> _EXERCISE INSTRUCTIONS_: Would you please transcribe the records below from the line with "3640 AC Mijdrecht" through their final line, exactly and with no other lines?

> _EXCERPTED DATA_:
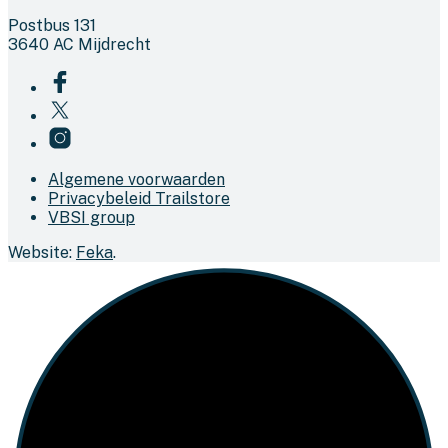
Postbus 131
3640 AC Mijdrecht
Algemene voorwaarden
Privacybeleid Trailstore
VBSI group
Website:
Feka
.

> _FINAL ANSWER_:
3640 AC Mijdrecht
Algemene voorwaarden
Privacybeleid Trailstore
VBSI group
Website:
Feka
.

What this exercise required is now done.